Sounds like to me that you need to understand the program of Medicare a bit better.

Late sign up penalties are only assessed under certain conditions.

  • When you don’t sign up for Medicare (Parts A, B) at age 65 and HAVE NO OTHER coverage that is sanctioned by Medicare.
  • When you are LATE signing up for Medicare Part B  -LATE as defined by Medicare (CMS) on the various defined enrollment periods.
  • When you fail to sign up for a Medicare Prescription Drug plan and have no other credible coverage as defined by CMS.

Traditional Medicare or a Medicare Advantage plan are ONLY a choice that each Medicare beneficiary has to make on how to receive ones benefits.  

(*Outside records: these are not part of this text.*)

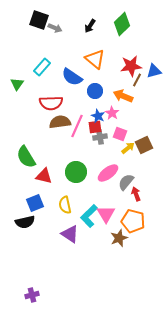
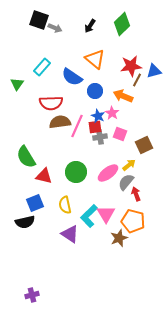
yellow arrow: moved 1 px right, 17 px down
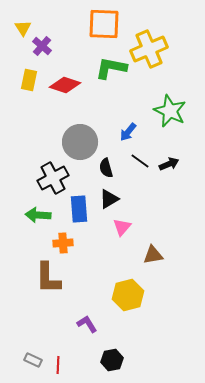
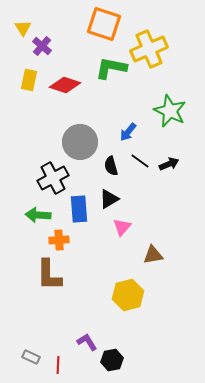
orange square: rotated 16 degrees clockwise
black semicircle: moved 5 px right, 2 px up
orange cross: moved 4 px left, 3 px up
brown L-shape: moved 1 px right, 3 px up
purple L-shape: moved 18 px down
gray rectangle: moved 2 px left, 3 px up
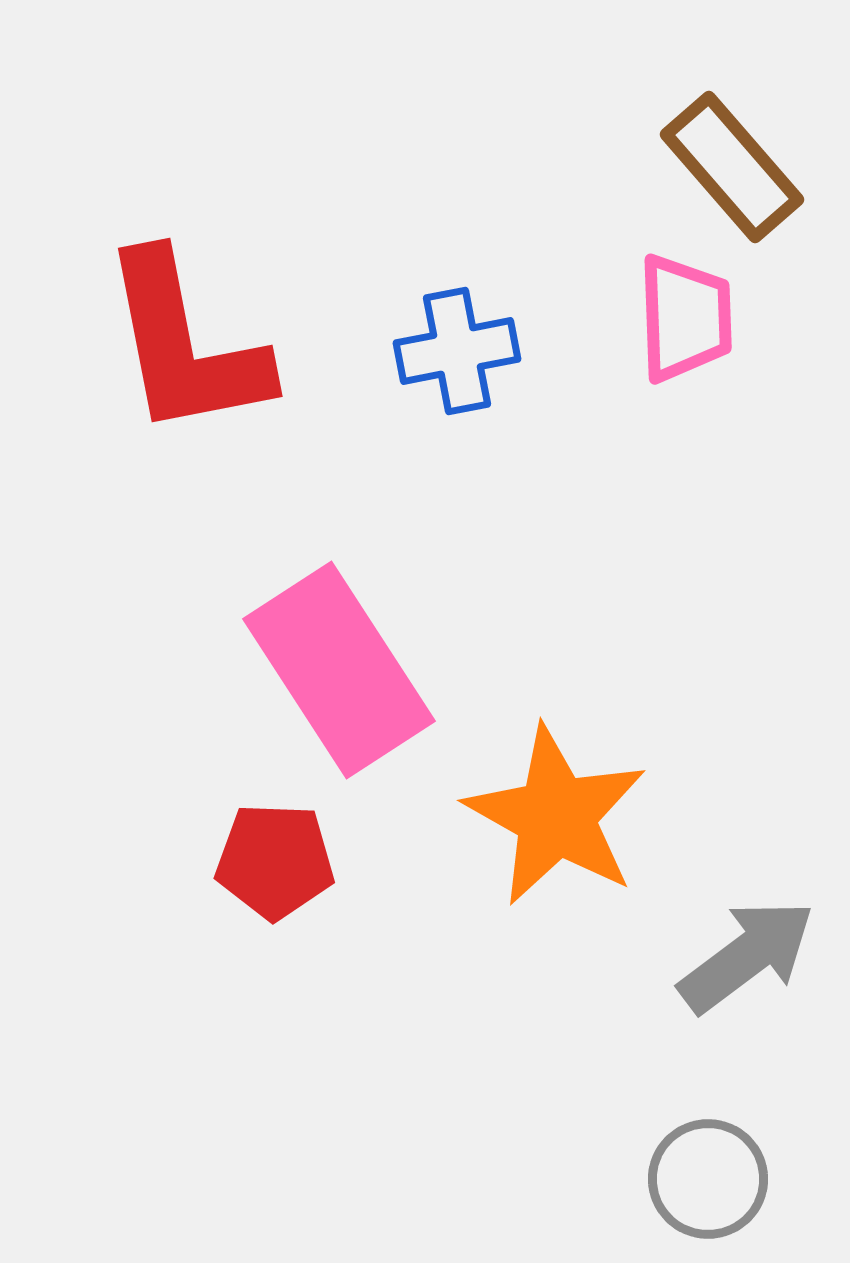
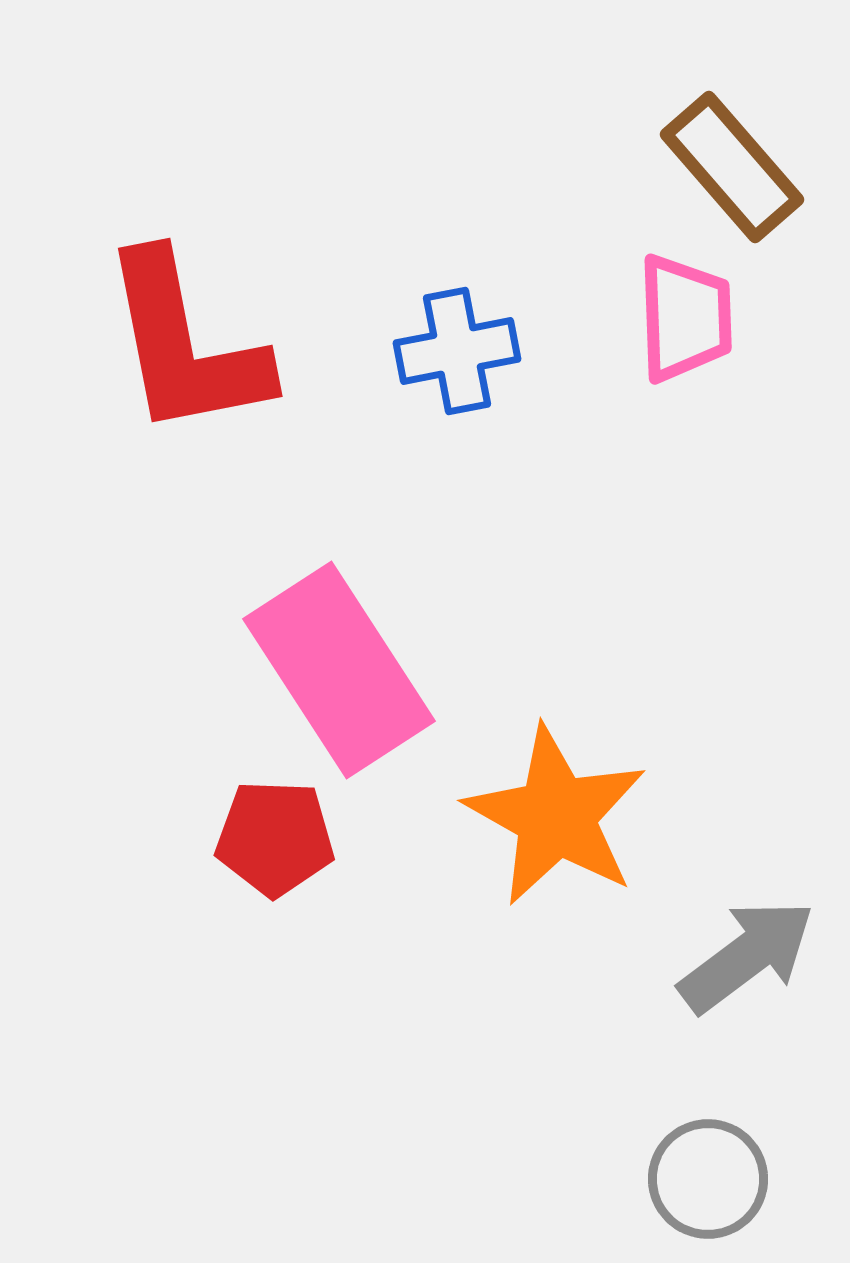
red pentagon: moved 23 px up
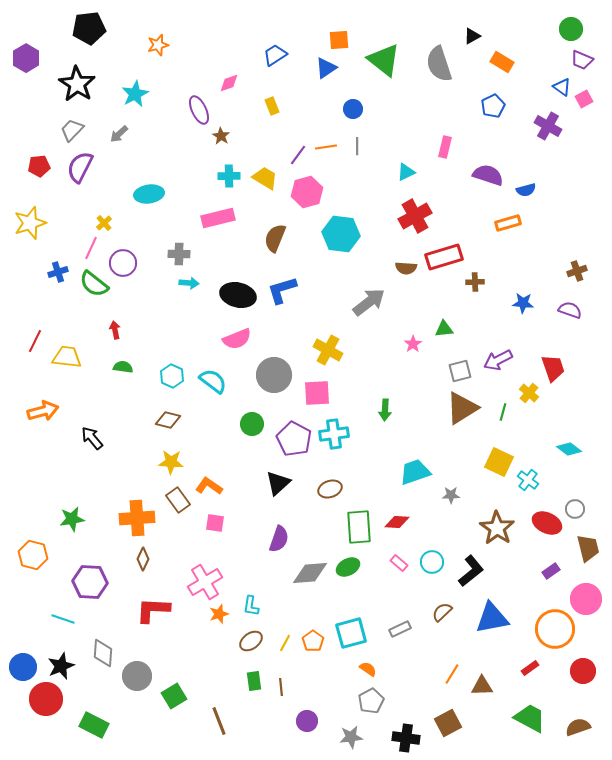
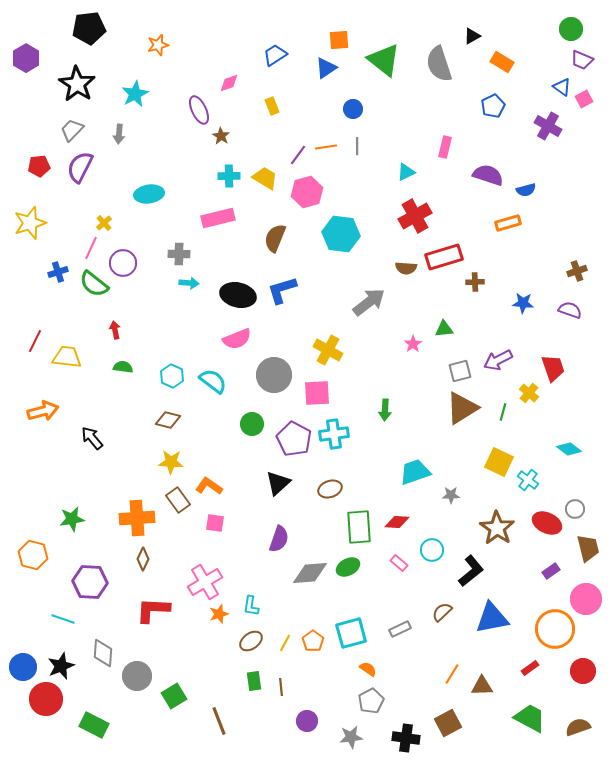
gray arrow at (119, 134): rotated 42 degrees counterclockwise
cyan circle at (432, 562): moved 12 px up
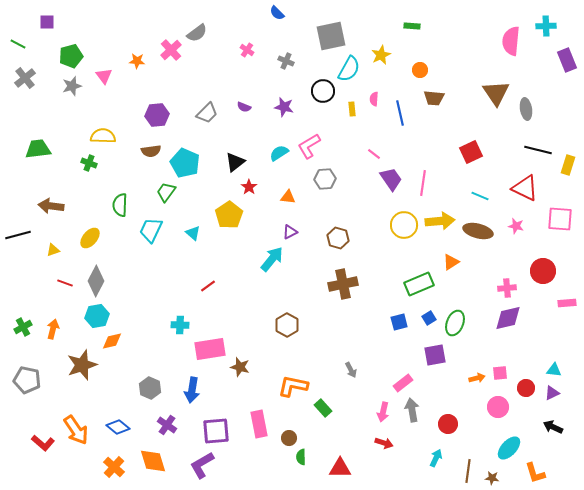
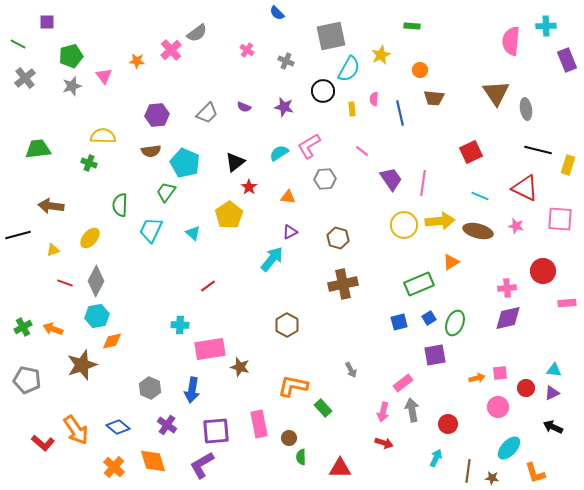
pink line at (374, 154): moved 12 px left, 3 px up
orange arrow at (53, 329): rotated 84 degrees counterclockwise
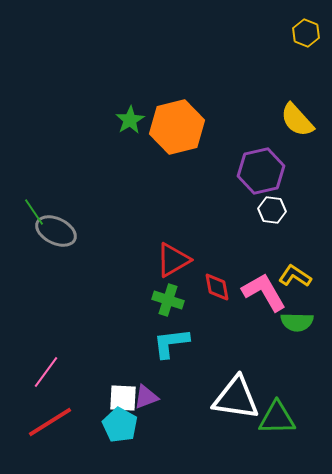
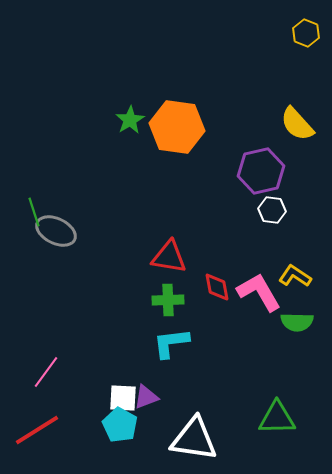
yellow semicircle: moved 4 px down
orange hexagon: rotated 22 degrees clockwise
green line: rotated 16 degrees clockwise
red triangle: moved 4 px left, 3 px up; rotated 39 degrees clockwise
pink L-shape: moved 5 px left
green cross: rotated 20 degrees counterclockwise
white triangle: moved 42 px left, 41 px down
red line: moved 13 px left, 8 px down
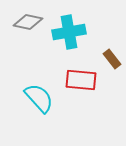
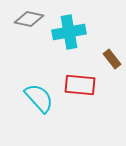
gray diamond: moved 1 px right, 3 px up
red rectangle: moved 1 px left, 5 px down
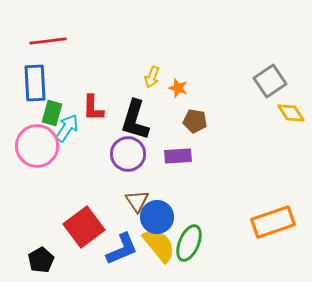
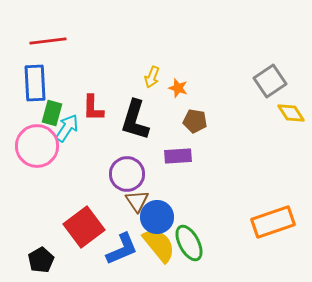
purple circle: moved 1 px left, 20 px down
green ellipse: rotated 51 degrees counterclockwise
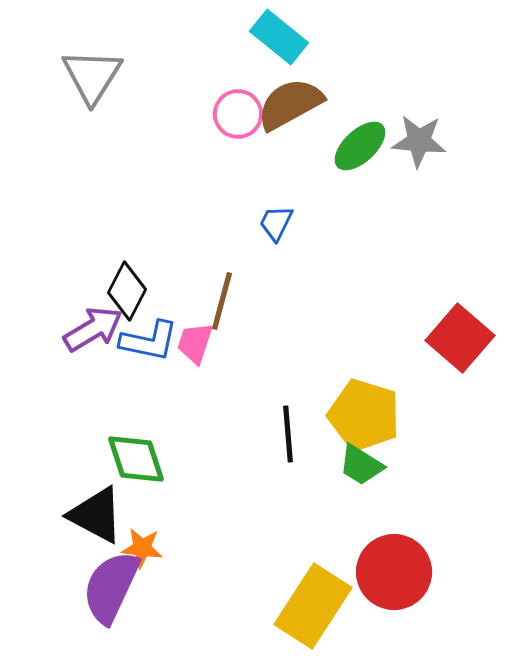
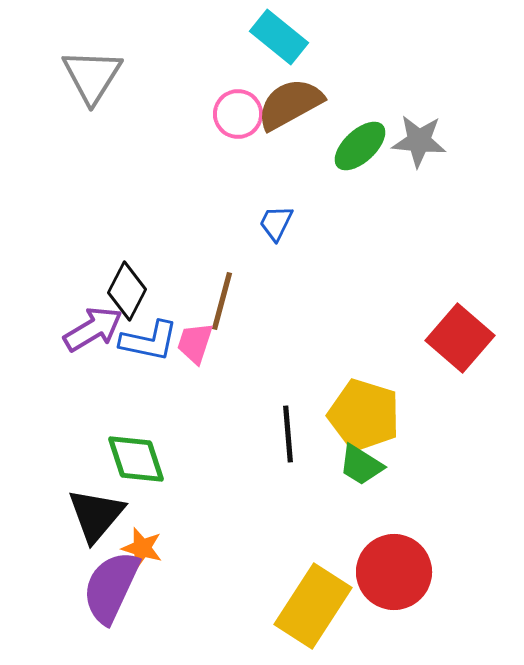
black triangle: rotated 42 degrees clockwise
orange star: rotated 9 degrees clockwise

A Medigap policy is a choice - you do not have to have a Medigap policy.  A Medigap plan only works with Traditional Medicare.  The ONLY function of a Medigap plan is to financially protect a Medicare beneficiary that has chosen Traditional Medicare as the manner they want to get their benefits.  

 

EVERY Medicare Beneficiary has to have Medicare Part A, Medicare Part B and Medicare Part D (or an acceptable/creditable Prescription Drug [Part D] plan that meets Medicare (CMS) standards 

Read Medicare and You - the official guidebook to Medicare and all its various Parts.  It will help you to understand the program better.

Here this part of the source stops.